Output every line of the material exactly.

————

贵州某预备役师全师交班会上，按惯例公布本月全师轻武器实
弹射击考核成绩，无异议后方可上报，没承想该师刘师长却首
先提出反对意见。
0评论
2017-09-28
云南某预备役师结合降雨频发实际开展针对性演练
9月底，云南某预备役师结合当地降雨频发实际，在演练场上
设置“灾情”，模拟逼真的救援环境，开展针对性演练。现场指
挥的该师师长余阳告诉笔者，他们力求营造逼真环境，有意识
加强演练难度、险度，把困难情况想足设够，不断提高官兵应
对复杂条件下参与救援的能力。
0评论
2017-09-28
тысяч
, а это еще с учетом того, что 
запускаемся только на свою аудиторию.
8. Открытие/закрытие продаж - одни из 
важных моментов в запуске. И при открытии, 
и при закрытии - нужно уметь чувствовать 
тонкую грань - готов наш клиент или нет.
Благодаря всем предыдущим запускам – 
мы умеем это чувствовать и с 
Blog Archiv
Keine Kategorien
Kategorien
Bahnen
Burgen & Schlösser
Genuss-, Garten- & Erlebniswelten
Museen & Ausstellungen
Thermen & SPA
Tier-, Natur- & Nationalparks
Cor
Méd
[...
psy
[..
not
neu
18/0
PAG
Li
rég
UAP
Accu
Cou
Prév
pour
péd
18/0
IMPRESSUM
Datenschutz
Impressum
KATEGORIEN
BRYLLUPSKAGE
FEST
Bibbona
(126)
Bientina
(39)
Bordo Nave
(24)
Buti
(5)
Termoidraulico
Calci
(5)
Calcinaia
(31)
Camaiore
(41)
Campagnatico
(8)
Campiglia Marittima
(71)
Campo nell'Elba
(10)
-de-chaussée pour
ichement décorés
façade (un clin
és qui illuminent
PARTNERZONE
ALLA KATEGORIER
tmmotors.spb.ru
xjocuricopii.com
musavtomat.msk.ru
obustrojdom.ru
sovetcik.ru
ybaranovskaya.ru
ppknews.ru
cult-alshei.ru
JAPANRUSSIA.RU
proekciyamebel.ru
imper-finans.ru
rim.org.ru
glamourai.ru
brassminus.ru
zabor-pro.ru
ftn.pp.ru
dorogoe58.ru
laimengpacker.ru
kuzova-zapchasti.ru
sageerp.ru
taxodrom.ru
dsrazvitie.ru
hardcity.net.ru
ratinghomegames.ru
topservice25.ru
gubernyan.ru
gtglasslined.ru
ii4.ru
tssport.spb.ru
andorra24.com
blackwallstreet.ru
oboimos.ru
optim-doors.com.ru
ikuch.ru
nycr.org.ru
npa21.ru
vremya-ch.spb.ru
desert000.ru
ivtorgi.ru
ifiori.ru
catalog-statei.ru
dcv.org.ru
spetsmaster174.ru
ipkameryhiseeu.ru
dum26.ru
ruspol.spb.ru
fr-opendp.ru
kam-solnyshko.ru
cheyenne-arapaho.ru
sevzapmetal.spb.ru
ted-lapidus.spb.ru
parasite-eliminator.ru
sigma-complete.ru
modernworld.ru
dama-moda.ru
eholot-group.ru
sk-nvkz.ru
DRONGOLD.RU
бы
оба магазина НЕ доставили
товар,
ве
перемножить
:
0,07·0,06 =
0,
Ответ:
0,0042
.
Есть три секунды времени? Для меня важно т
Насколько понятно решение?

————

→ **Reply to the task**:
贵州某预备役师全师交班会上，按惯例公布本月全师轻武器实
弹射击考核成绩，无异议后方可上报，没承想该师刘师长却首
先提出反对意见。
0评论
2017-09-28
云南某预备役师结合降雨频发实际开展针对性演练
9月底，云南某预备役师结合当地降雨频发实际，在演练场上
设置“灾情”，模拟逼真的救援环境，开展针对性演练。现场指
挥的该师师长余阳告诉笔者，他们力求营造逼真环境，有意识
加强演练难度、险度，把困难情况想足设够，不断提高官兵应
对复杂条件下参与救援的能力。
0评论
2017-09-28
тысяч
, а это еще с учетом того, что 
запускаемся только на свою аудиторию.
8. Открытие/закрытие продаж - одни из 
важных моментов в запуске. И при открытии, 
и при закрытии - нужно уметь чувствовать 
тонкую грань - готов наш клиент или нет.
Благодаря всем предыдущим запускам – 
мы умеем это чувствовать и с 
Blog Archiv
Keine Kategorien
Kategorien
Bahnen
Burgen & Schlösser
Genuss-, Garten- & Erlebniswelten
Museen & Ausstellungen
Thermen & SPA
Tier-, Natur- & Nationalparks
Cor
Méd
[...
psy
[..
not
neu
18/0
PAG
Li
rég
UAP
Accu
Cou
Prév
pour
péd
18/0
IMPRESSUM
Datenschutz
Impressum
KATEGORIEN
BRYLLUPSKAGE
FEST
Bibbona
(126)
Bientina
(39)
Bordo Nave
(24)
Buti
(5)
Termoidraulico
Calci
(5)
Calcinaia
(31)
Camaiore
(41)
Campagnatico
(8)
Campiglia Marittima
(71)
Campo nell'Elba
(10)
-de-chaussée pour
ichement décorés
façade (un clin
és qui illuminent
PARTNERZONE
ALLA KATEGORIER
tmmotors.spb.ru
xjocuricopii.com
musavtomat.msk.ru
obustrojdom.ru
sovetcik.ru
ybaranovskaya.ru
ppknews.ru
cult-alshei.ru
JAPANRUSSIA.RU
proekciyamebel.ru
imper-finans.ru
rim.org.ru
glamourai.ru
brassminus.ru
zabor-pro.ru
ftn.pp.ru
dorogoe58.ru
laimengpacker.ru
kuzova-zapchasti.ru
sageerp.ru
taxodrom.ru
dsrazvitie.ru
hardcity.net.ru
ratinghomegames.ru
topservice25.ru
gubernyan.ru
gtglasslined.ru
ii4.ru
tssport.spb.ru
andorra24.com
blackwallstreet.ru
oboimos.ru
optim-doors.com.ru
ikuch.ru
nycr.org.ru
npa21.ru
vremya-ch.spb.ru
desert000.ru
ivtorgi.ru
ifiori.ru
catalog-statei.ru
dcv.org.ru
spetsmaster174.ru
ipkameryhiseeu.ru
dum26.ru
ruspol.spb.ru
fr-opendp.ru
kam-solnyshko.ru
cheyenne-arapaho.ru
sevzapmetal.spb.ru
ted-lapidus.spb.ru
parasite-eliminator.ru
sigma-complete.ru
modernworld.ru
dama-moda.ru
eholot-group.ru
sk-nvkz.ru
DRONGOLD.RU
бы
оба магазина НЕ доставили
товар,
ве
перемножить
:
0,07·0,06 =
0,
Ответ:
0,0042
.
Есть три секунды времени? Для меня важно т
Насколько понятно решение?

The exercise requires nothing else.